The `view()` function is designed to help users explore and render exercises included in the exams.forge.data package. It provides a fully scriptable interface for browsing topics, listing exercises, and optionally rendering them to PDF or HTML, without relying on interactive menus.

#### Key Features

1. List available topics

```{r topic}
head(view("topic"))
```

Returns a character vector of all exercise topics (i.e., subdirectories under aufgaben/). This helps users understand the structure of the exercises and pick a topic of interest.

2. List exercises in a topic or matching a pattern

```{r file}
head(view("file", pattern = "ttest"))
```

Returns exercise filenames relative to the subdirectory `aufgaben/` in the package.

* `pattern` can filter by directory names (topics) or, if `topic = FALSE`, by content inside exercises.
* This allows you to quickly locate exercises relevant to a specific concept or statistical test.

3. Render exercises to HTML

```{r html, eval=FALSE}
view("html", pattern = "hyper")
```

Uses `exams2html()` to render the selected exercises. Output is silently generated, suppressing messages and warnings.

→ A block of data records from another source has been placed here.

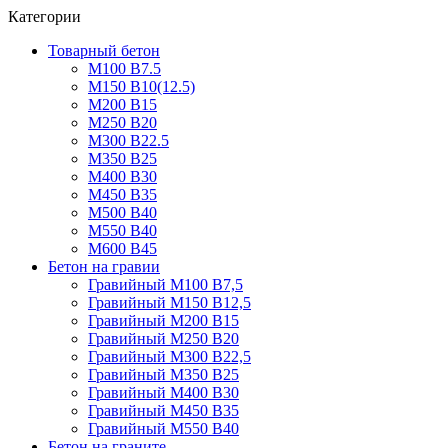
Категории
Товарный бетон
М100 В7.5
М150 В10(12.5)
М200 В15
М250 В20
М300 В22.5
М350 В25
М400 В30
М450 В35
М500 В40
М550 В40
М600 В45
Бетон на гравии
Гравийный М100 В7,5
Гравийный М150 В12,5
Гравийный М200 В15
Гравийный М250 В20
Гравийный М300 В22,5
Гравийный М350 В25
Гравийный М400 В30
Гравийный М450 В35
Гравийный М550 В40
Бетон на граните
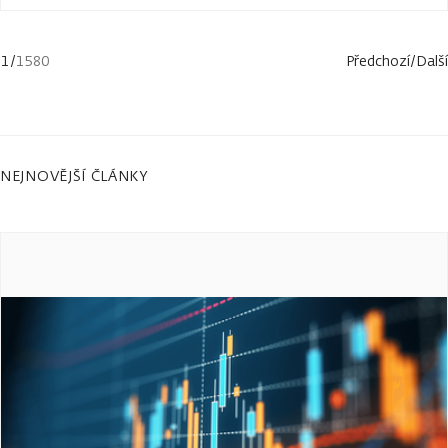
1
/
1580
Předchozí
/
Další
NEJNOVĚJŠÍ ČLÁNKY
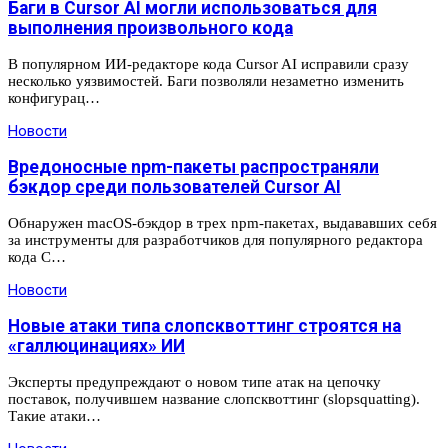
Баги в Cursor AI могли использоваться для
выполнения произвольного кода
В популярном ИИ-редакторе кода Cursor AI исправили сразу
несколько уязвимостей. Баги позволяли незаметно изменить
конфигурац…
Новости
Вредоносные npm-пакеты распространяли
бэкдор среди пользователей Cursor AI
Обнаружен macOS-бэкдор в трех npm-пакетах, выдававших себя
за инструменты для разработчиков для популярного редактора
кода C…
Новости
Новые атаки типа слопсквоттинг строятся на
«галлюцинациях» ИИ
Эксперты предупреждают о новом типе атак на цепочку
поставок, получившем название слопсквоттинг (slopsquatting).
Такие атаки…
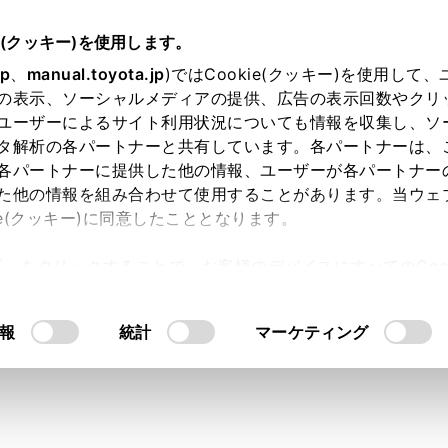
書
e(クッキー)を使用します。
基本操作
マルチメディアシステムの基本操作
jp
、
manual.toyota.jp
)ではCookie(クッキー)を使用して
の表示、ソーシャルメディアの提供、広告の表示回数やクリ
メニュー
ユーザーによるサイト利用状況についても情報を収集し、ソ
タ解析の各パートナーと共有しています。各パートナーは、
各パートナーに提供した他の情報、ユーザーが各パートナー
た他の情報を組み合わせて使用することがあります。当ウェ
ie(クッキー)に同意したこととなります。
択して画面に表示する機能を切りかえることができます。
許可」をクリックすることで、お客様のデバイスにすべてのCook
意したことになります。Cookie(クッキー)のオプトアウト
るにあたっては、当社の「
Cookie（クッキー）情報の取り
報
統計
マーケティング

4. Render exercises to PDF

```{r pdf, eval=FALSE}
view("pdf", pattern = "ttest")
```

Uses `exams2pdf()` to render the selected exercises to PDF. A plain LaTeX template is applied, and messages/warnings are suppressed to avoid console clutter.

#### Parameters

* `action`: `"topic"`, `"file"`, `"pdf"`, or `"html"`. Determines what the function returns or does.
* `pattern`: Optional regular expression to filter files or topics.
* `topic`: Logical; if `TRUE` (default), pattern is applied to topic (directory) names; if `FALSE`, pattern is applied to file contents.
* `...`: Additional arguments passed to `grepl()` for filtering.

#### Workflow Example

```{r workflow, eval=FALSE}
# 1. List all topics
topics <- view("topic")

# 2. Select exercises from a specific topic
files <- view("file", pattern = "ttest", topic = TRUE)

# 3. Render them to HTML
view("html", pattern = "ttest")
```

This approach allows users to explore hundreds of exercises efficiently, filter by topic or content, and generate outputs in multiple formats without manual interaction.

### Render All Exercises 

To render all exercises (on my computer, this takes roughly 1 minute), use the following code:

```{r all, eval=FALSE}
library("exams")
library("exams.forge")
path  <- system.file("aufgaben", package="exams.forge.data")
files <- list.files(path=path, pattern="\\.Rmd$", recursive = TRUE, full.names = TRUE)
# Render all 500+ exercises
cwd <- setwd(path)
set.seed(0) # get the same exercises as in PDF
exams2html(files, verbose=TRUE)    
# Render all exercises as PDF using a custom LaTeX template
# (required because 'exams' does not support \usepackage[xtable]{xcolor})
set.seed(0) # get the same exercises as in HTML
tmpl <- system.file("aufgaben", "plain.tex", package="exams.forge.data")
exams2pdf(files, template=tmpl, verbose=TRUE)
setwd(cwd)
```

__Notes:__

* You may see warnings such as:
  + `In search_files(file, dir = dir, recursive = recursive) :`
     `The following files are found more than once, first match used: ...`
  + `LaTeX Warning: 'h' float specifier changed to 'ht'.`

These warnings are generally harmless and can be safely ignored.